After two mothers said they were traumatized following an encounter with U.S. Secret Service officers last week on the National Mall, D.C. Del. Eleanor Holmes Norton is demanding more answers about what happened.
“Such an incident must not be tolerated anywhere — but it will not be tolerated in our nation’s capital,” Norton said in a statement Tuesday.
In her letter to Department of Homeland Security Acting Secretary Chad Wolf and Secret Service Director James Murray, Norton asked why the women were not read their Miranda rights, why responding officers weren’t wearing face masks amid the COVID-19 pandemic, and whether the officers took appropriate action.
Norton is seeking answers about a July 30 encounter on Constitution Avenue Northwest, where uniformed U.S. Secret Service officers have been accused of wrongfully detaining two D.C. mothers.
The women’s attorney, Timothy Maloney, detailed their experience in a letter to the Secret Service chief last weekend.

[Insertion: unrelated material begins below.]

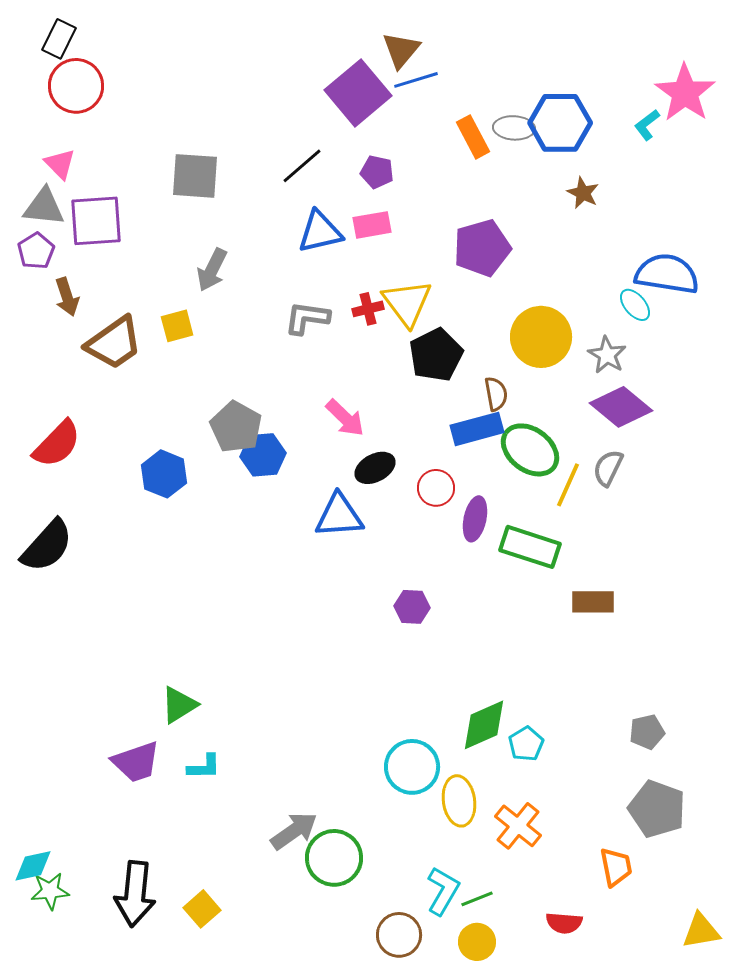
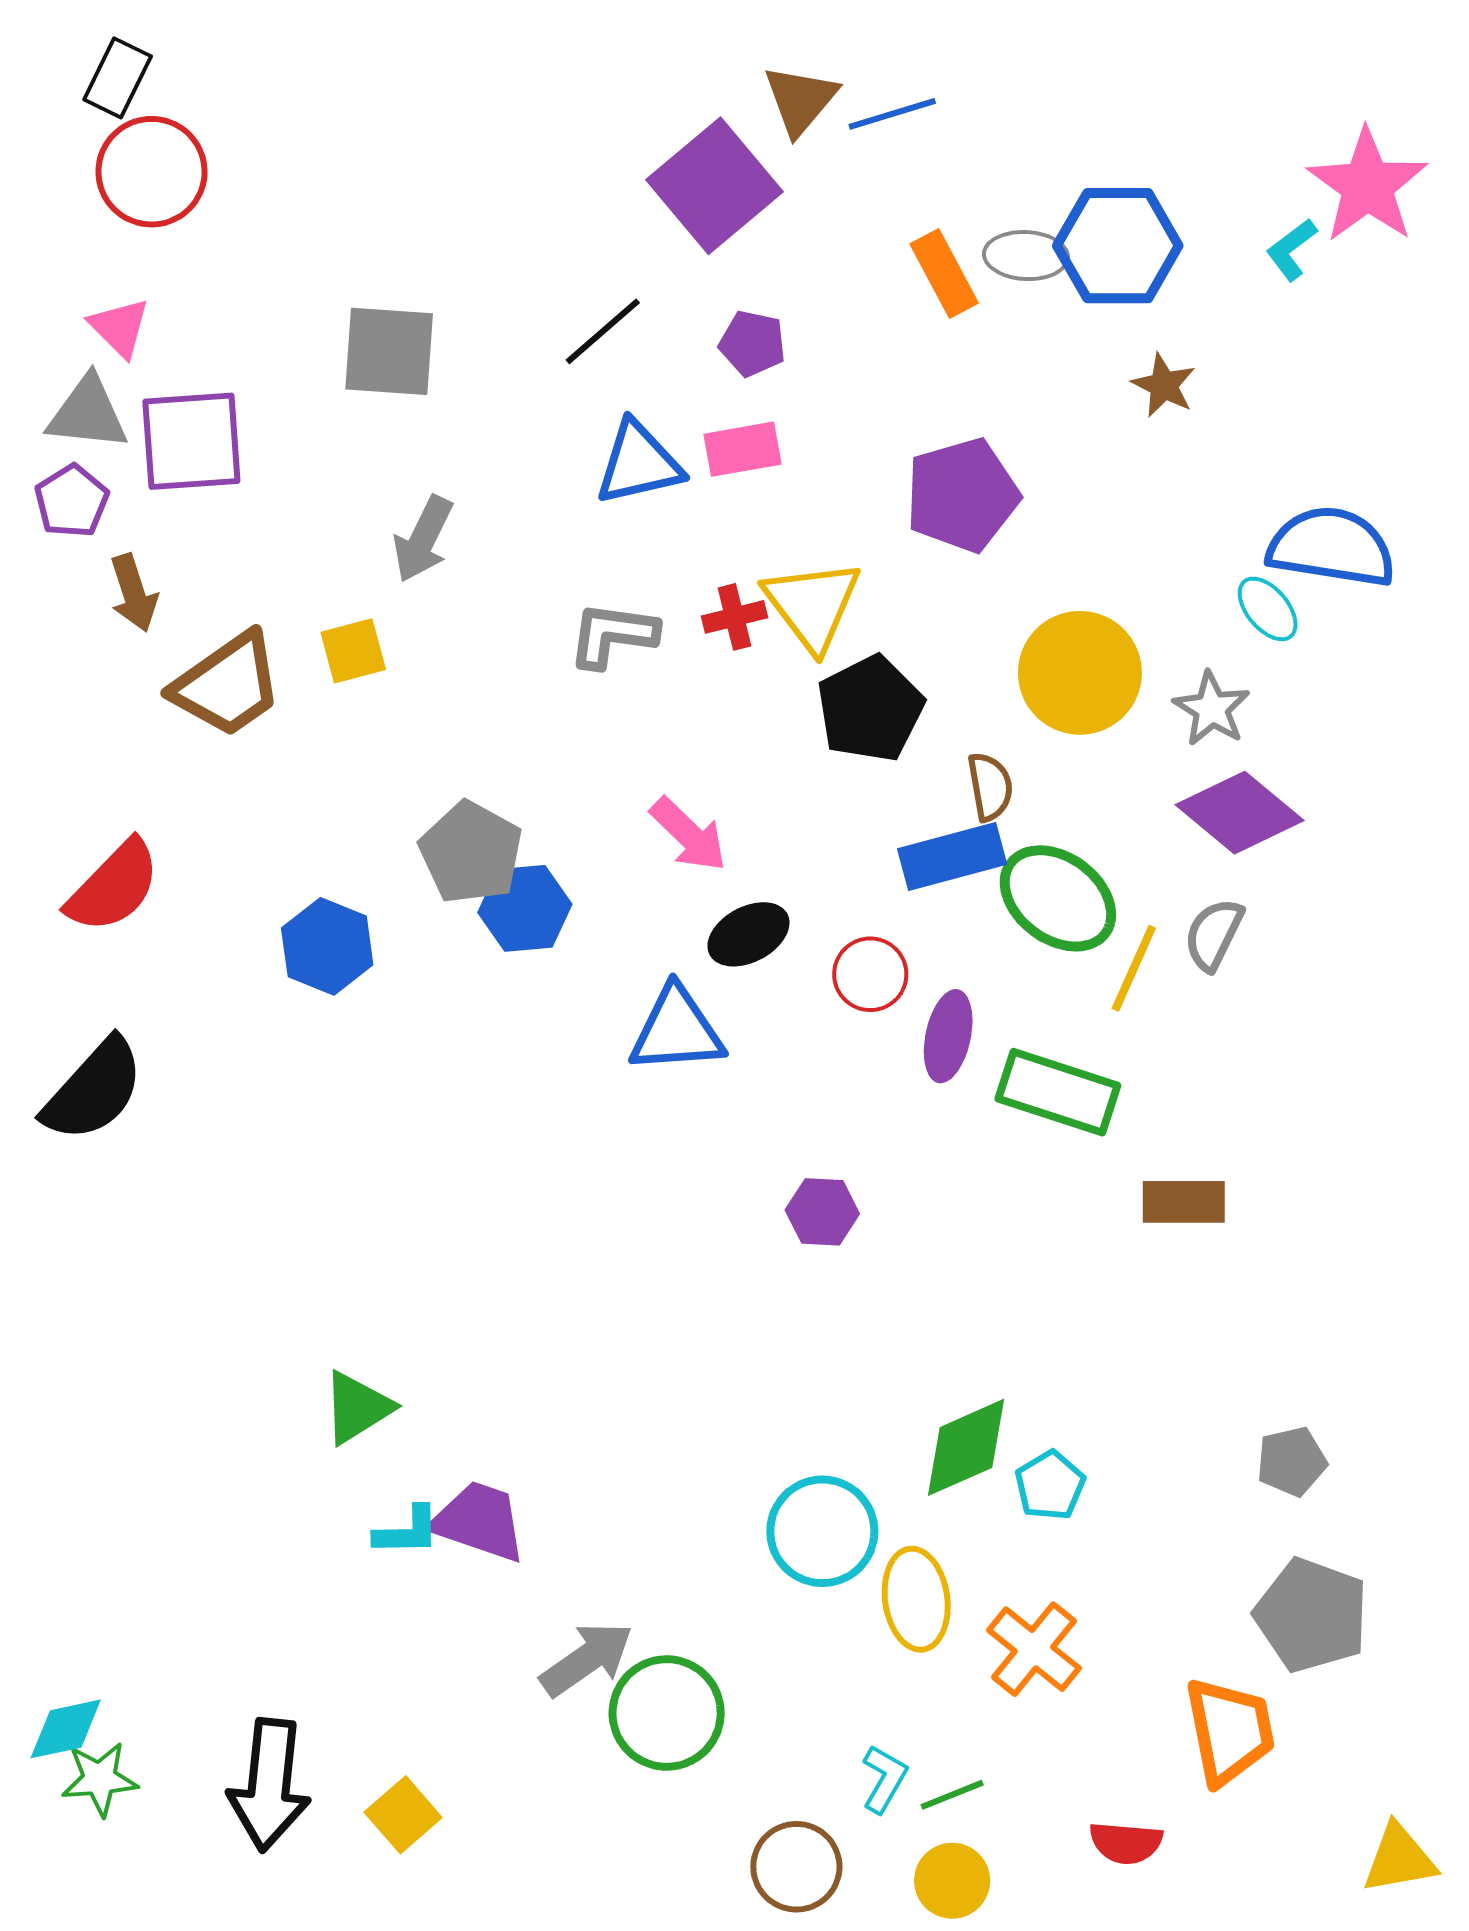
blue line: (416, 80) -> (892, 114), moved
purple trapezoid: (136, 762) -> (479, 1521), moved, turned -142
orange trapezoid: (616, 867) -> (1230, 1731), size x1.4
cyan L-shape: (443, 891) -> (884, 1779), size x0.7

On the afternoon of July 30, Yasmeen Winston and her friend India Johnson had parked along the avenue, planning to take their babies to the fountains at the World War II Memorial, according to the lawyer’s account. Winston’s son is 6 months old; Johnson’s son, a year old.

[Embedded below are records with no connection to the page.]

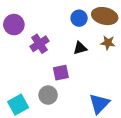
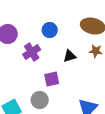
blue circle: (79, 18) -> (50, 30), moved

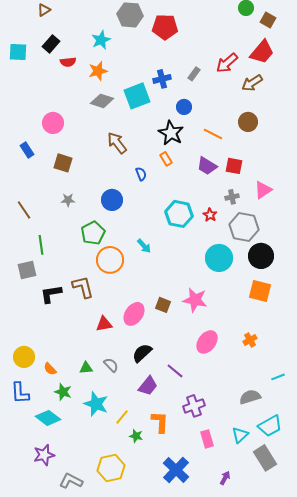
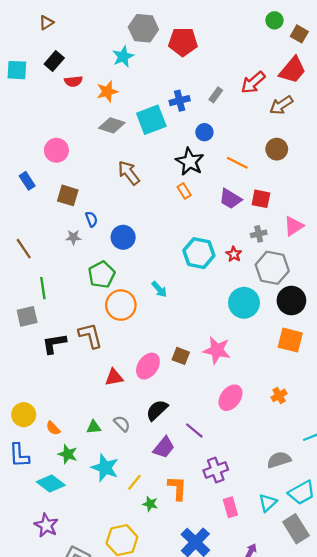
cyan star: (101, 40) -> (123, 56), moved
blue semicircle: (141, 174) -> (91, 219), moved
purple star: (44, 455) -> (46, 525), turned -30

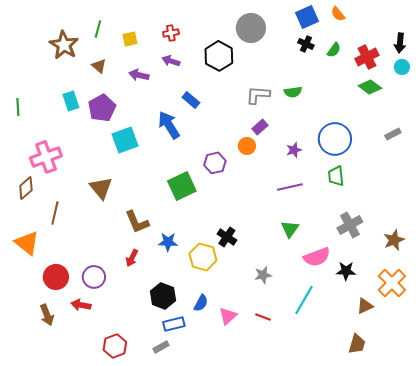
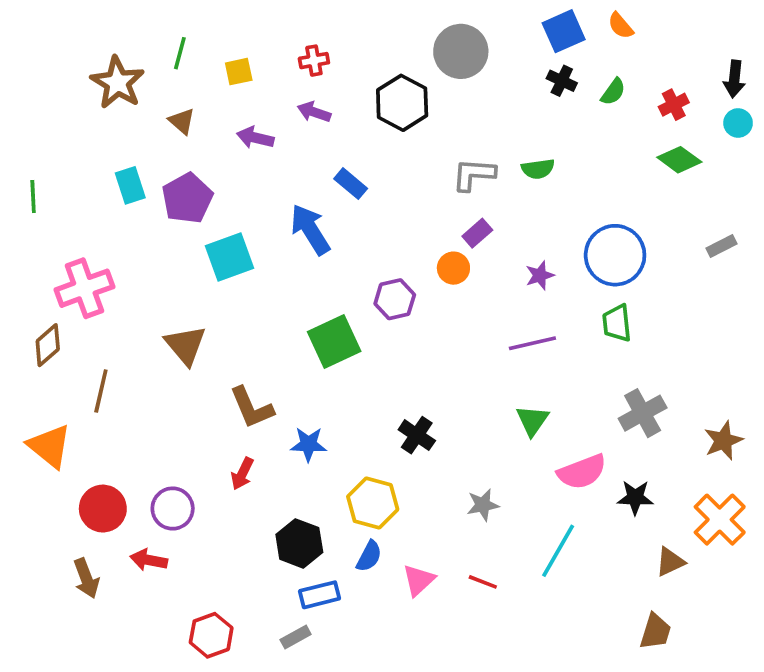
red cross: (367, 57) -> (674, 105), size x0.7
yellow hexagon: (203, 257) -> (373, 503), moved

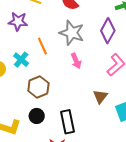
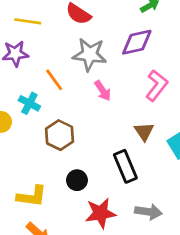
purple diamond: (108, 31) -> (137, 42), turned 60
black circle: (37, 116) -> (77, 180), moved
black rectangle: (68, 122) -> (125, 166), moved

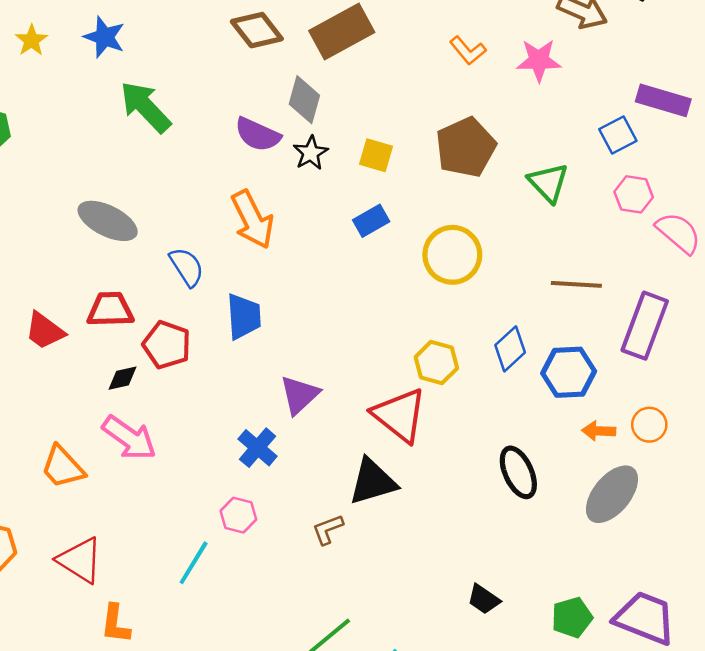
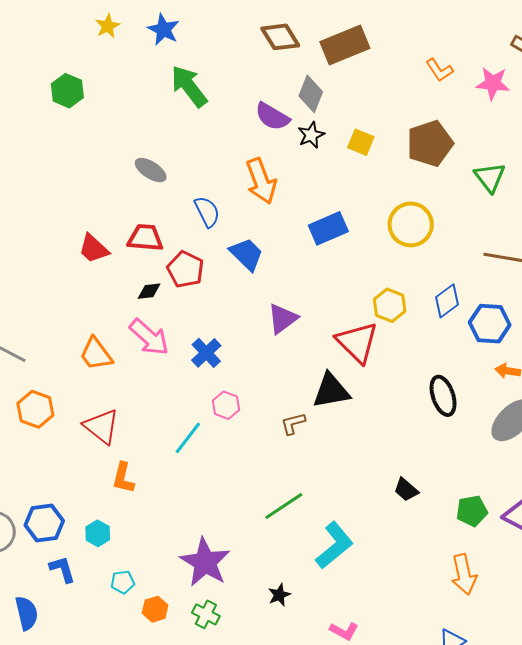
gray ellipse: (108, 221) -> (151, 170), size x0.7
blue rectangle: (371, 221) -> (328, 228), moved, size x1.4
blue trapezoid: (244, 317) -> (247, 254), turned -48
blue cross: (258, 448) -> (206, 353), moved

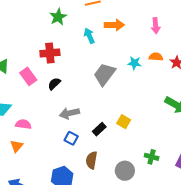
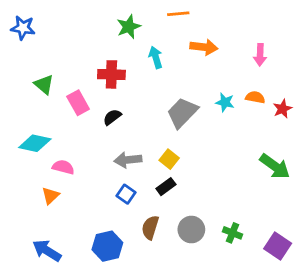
cyan arrow: (89, 36) -> (156, 57), moved
yellow square: (124, 122) -> (169, 159), moved
gray circle: (125, 171) -> (191, 230), moved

Maloney said while the women were parked, and before they could even get out of their vehicle, a marked Secret Service cruiser slammed into the front corner of their vehicle. Then, officers jumped out and pointed rifles at the women.
Winston and Johnson were told their vehicle was reported stolen by two Black men who were armed and dangerous. They provided proof that the vehicle belonged to Johnson, and, as Black women, they didn’t fit the description. But the incident didn’t end there, Maloney said.
At one point, according to the lawyer’s account, a Secret Service officer pointed a rifle at Winston and yelled, “Unlock the door! Unlock the door!” Winston, according to Maloney, had her hands toward the roof of the car and responded, “My baby is in the back. Please don’t shoot my baby.”
Maloney said Winston exited the car, and both of the women were cuffed and prevented from attending to their babies for about an hour, even while the children were screaming and crying in the back seat.
At one point, according to Maloney, Winston asked the officers why they were not wearing face masks near their children, to which they gave no response.
After the women were cleared, according to their attorney, the officers illegally searched the vehicle and attempted to pop the dent out of the car caused by the police cruiser, which Maloney called “an attempt to conceal evidence of the vehicle ramming.”
Maloney said the women were examined at a nearby hospital and later returned to their car. When they arrived, according to the attorney, a marked Secret Service car was in the middle of the street with its floodlights shined on the women and their babies.
In a statement, a Secret Service spokesperson said the allegations were “misleading and in some instances, false,” adding that the vehicle the women were in was flagged by the Fairfax County Police Department in connection to several felonies. The spokesperson said the women, who were cleared, were only briefly detained, and their health and welfare was a priority.
An ambulance was also called to the scene out of “an abundance of caution,” the spokesperson said.
Norton said the incident deserves a hearing, or, at the very least, some answers.